Question Best practices and pointers for a firewall PC ?

[SSri]

Happy to be back after a long time!

I am looking to buy or build a system for PfSense / Untangled / IPFire .

I have a business grade Virgin fibre, ISP router, cisco switch, 2 UniFI APs, Cat6 all over the house, etc. I had a PfSense, which was quickly hijacked by a very close friend of mine. Since then, a lot happened and never managed to replace it.

It's about time, I get another one as we are thinking of adding 2 more APs at home, 1 AP for the back garden, convert LEDs to smart switch, door-bell camera and perhaps mount a couple of cameras (side entrance and back garden). These will happen over a period of time. For the record, we have an ADT monitored alarm systems.

I am drawn between an interesting choice as a starter: a virtualisation route including firewall and either buy a used/new (preferably low-powered) 4-cores pc or build one. I believe the best practice is always keep the firewall as a stand-alone device than running in a virtualised server.

I am pretty rough on the latest hardware. I would appreciate some expert recommendations in this department! If building, Ryzen 3 3300x or Ryzen 5000 series or any best value 4 or 8 cores intel chips.

Thanks every one for the help. Have a super good day and be safe please!

 

[COLGeek]

Is this for a residence, or place of business? How many users/devices are in this network?

Why not secure your PfSense device properly and lock down your current network without adding more stuff (more is not necessarily better)?

 

[SSri]

Many thanks for your reply.

Is this for a residence, or place of business?

Residence please.

How many users/devices are in this network

3 users normally, unless we have guests/friends come over.

Devices: Leaving the wired ones, about 15 devices connect wirelessly at the moment. The number of wireless connected devices will go north, given the smart home plans.

Why not secure your PfSense device properly and lock down your current network without adding more stuff (more is not necessarily better)?

I fully agree.

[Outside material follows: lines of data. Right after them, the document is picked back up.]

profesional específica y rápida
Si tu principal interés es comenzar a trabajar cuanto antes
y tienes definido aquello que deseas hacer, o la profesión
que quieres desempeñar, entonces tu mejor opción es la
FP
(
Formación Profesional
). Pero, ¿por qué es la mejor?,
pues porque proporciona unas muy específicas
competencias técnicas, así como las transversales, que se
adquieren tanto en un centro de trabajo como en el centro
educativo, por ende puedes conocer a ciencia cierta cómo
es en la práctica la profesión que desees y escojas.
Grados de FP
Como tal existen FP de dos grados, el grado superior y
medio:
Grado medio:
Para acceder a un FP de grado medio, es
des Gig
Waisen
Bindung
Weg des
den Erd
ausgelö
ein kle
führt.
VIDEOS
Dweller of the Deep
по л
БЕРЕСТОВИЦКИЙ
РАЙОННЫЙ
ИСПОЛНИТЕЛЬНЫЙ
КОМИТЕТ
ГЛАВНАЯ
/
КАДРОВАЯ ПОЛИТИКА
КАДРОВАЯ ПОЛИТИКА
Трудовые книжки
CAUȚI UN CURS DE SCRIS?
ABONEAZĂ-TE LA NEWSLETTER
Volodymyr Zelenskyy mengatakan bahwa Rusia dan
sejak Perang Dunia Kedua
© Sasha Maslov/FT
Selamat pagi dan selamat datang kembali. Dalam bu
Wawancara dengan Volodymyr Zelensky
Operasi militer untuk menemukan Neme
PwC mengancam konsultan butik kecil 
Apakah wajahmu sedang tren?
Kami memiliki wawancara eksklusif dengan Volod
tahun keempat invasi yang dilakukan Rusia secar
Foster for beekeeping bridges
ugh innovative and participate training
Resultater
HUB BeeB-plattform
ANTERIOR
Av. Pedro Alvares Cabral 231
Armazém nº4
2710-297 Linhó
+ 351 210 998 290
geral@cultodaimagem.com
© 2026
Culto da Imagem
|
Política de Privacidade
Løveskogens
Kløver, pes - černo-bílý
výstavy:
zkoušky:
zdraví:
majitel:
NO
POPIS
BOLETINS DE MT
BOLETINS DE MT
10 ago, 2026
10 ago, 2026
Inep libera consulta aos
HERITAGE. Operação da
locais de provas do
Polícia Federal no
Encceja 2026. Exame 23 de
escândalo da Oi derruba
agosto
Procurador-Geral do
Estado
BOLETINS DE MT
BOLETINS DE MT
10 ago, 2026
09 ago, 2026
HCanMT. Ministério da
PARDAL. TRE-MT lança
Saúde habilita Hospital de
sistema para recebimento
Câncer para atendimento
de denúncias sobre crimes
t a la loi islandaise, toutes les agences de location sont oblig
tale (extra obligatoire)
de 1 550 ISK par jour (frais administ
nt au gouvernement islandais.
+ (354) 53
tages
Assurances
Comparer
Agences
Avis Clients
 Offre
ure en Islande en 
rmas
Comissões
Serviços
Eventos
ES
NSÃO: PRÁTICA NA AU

Securing and locking away the network with something like PfSense is a sound recommendation.

However, as I had set out earlier, I need to start off with PfSense before adding additional hardware like mutli-vm box. A firewall box is required, though. I need a multi-core CPU, as I do want to look at IDS/IPS. I won't replace / upgrade the firewall hardware unless it gives up on us. The PfSense device, which I had earlier, was lovingly taken away.

The ambiguities are:

• Re-PfSense or an equivalent: My mind says virtualise, while my heart says stand alone (perhaps 4-cores).
• CPU advise. If virtualised, 12 cores CPU. I am not sure if they come with stock coolers and integrated graphics. Otherwise, Ryzen 3 3300X, 5 5600G or i5 11400 may be. TBH, I am behind the curve off late. My choices may not be correct.
• Build or buy used

Thanks again!

 

[SSri]

After spending some time thinking and reading about these, I will not virtualise the router. I will stick a stand-alone PfSense or a subscribed Untangled router.